Enjoyably reminiscent of Oi! bands like Angelic Upstarts, the song was a
highlight of the Prodigy's otherwise patchy performance at Irving Plaza.
There's rock, and then there's rawk; too often the Prodge crossed the
line. When they dragged onstage a ‘real’ guitarist, nor only did he look like a
ye olde punke relic from the King's Road, but the overall effect was a tad Rage
Against the Machine. Sans politics, of course: the Prodigy's brand of vacant
menace and quasi-insurrectionary mayhem slots into the illustrious plastic punk
lineage that runs Alice Cooper/Sweet/Billy Idol/Adam and the Ants. (The Prodge
even feature an insect in their logo.)
Keith Flint has described the Prodigy as "buzz music." The song titles are
mostly self-reflexive, referring only to the music's own sensations:
‘Hyperspeed’, ‘Pandemonium’, ‘G-Force’, ‘Full Throttle’, ‘The Heat (The Energy)’.

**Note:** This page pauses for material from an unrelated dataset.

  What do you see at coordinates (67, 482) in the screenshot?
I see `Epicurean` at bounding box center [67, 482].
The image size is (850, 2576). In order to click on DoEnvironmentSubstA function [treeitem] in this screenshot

'Ardkore always did belong to a burgeoning ‘rush culture’ that includes video
games, roller-blading, extreme sports like snow-boarding (a hobby of the
band's), and bungee jumping (a popular sideshow at raves), as well as the
obvious illegal stimulants. The Fat of the Land
is no departure: it's all teenage rampage, cheap thrills, and adrenalin OD.
Fat kicks
off well with the boom-bastic ‘Smack My Bitch Up’. Shame about the obnoxious
title/chorus – teenage boys hardly need any more excuses to strike pimp poses.

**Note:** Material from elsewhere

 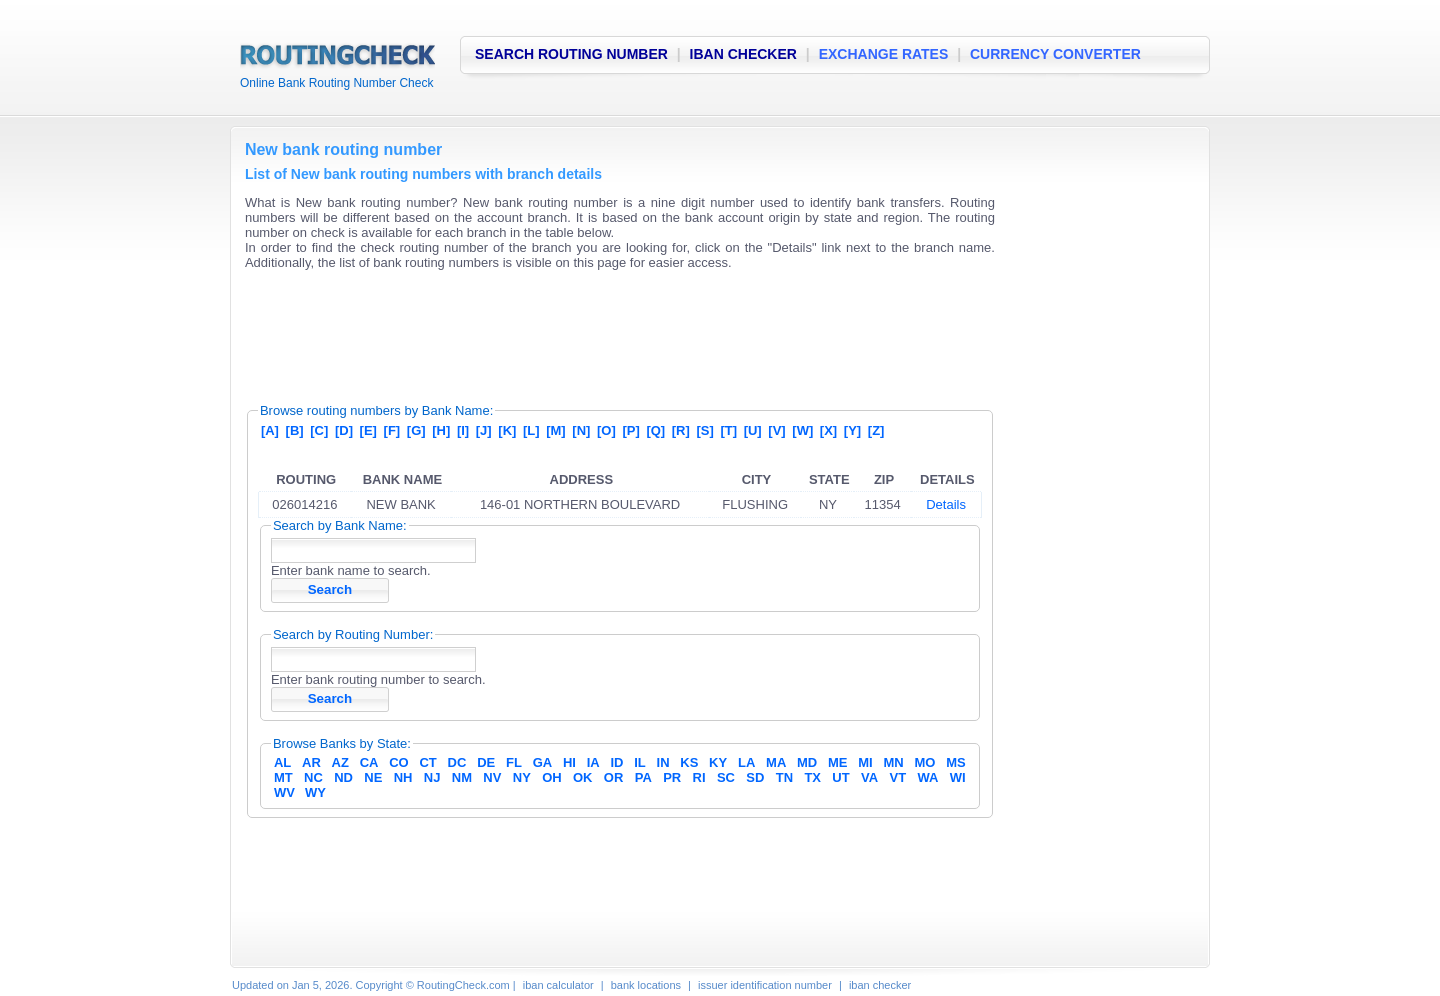 What do you see at coordinates (441, 430) in the screenshot?
I see `[H]` at bounding box center [441, 430].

In mitigation, it must be said that the Prodigy are not a group that repays
close lyrical analysis; their forte isn't deep and meaningful, but the
profoundly superficial (not a dis by any means). Howlett is a supreme organizer
of dynamics, bridges, and breakdowns, tension and release. ‘Diesel Power’, a
pumping midtempo collaboration with rapper Kool Keith, nods to Howlett's
pre-rave past as a British B-boy. ‘Funky Shit’ – old-school 'ardkore, more or
less – is one of the few non-vocal tracks. Fat's use of ‘real’ singers
is an indication of the band's eagerness to meet post-grunge America
halfway. But it means the Prodigy have to get around the fact that they have
nothing much to say – "this is dangerous/open up your head/feel the
shellshock" is typical – which didn't matter when the music was just
breakbeats, riffs, and samples.
Ironically,
given their desire to be taken as a futuristic rock band, the Prodigy's taste
in yer actual contemporary guitar bands is poor. ‘Serial Thrilla’ samples Skunk
Anansie; ‘Narayan’, a nine-minute collaboration with Crispian Mills of the
god-awful Kula Shaker, is a poor man's ‘Setting Sun’ (the Chemical Brothers'
Britpop/breakbeat merger). The L7 cover ‘Fuel My Fire’ would normally count as
more bad taste by my lights, but I must admit it's an exciting finale, with a
heavily distorted Flint
tirade and Republica's Saffron providing baleful backing sneers. The song fits
perfectly into the Prodigy's shtick: depoliticized punk offering youths a sort
of aerobic workout for their frustration and aggression.
Fat packs
enough big beats, bass-quake, and flechette-insidious hooks to do the required
job (conquering America ),
but as an album-length experience it sags somewhat in the middle. In true punk
tradition, the Prodigy are really a singles band, which is why the 1992 debut Experience
(in effect a collection of greatest hits up to that point) remains their
most consistently exciting album. But as opposed to ‘proper’ techno, where
there's no brand loyalty and artists are only as good as their latest 12-inch.
I'll keep faith with the Prodigy. They're a rave 'n' roll band, and I'm a fan.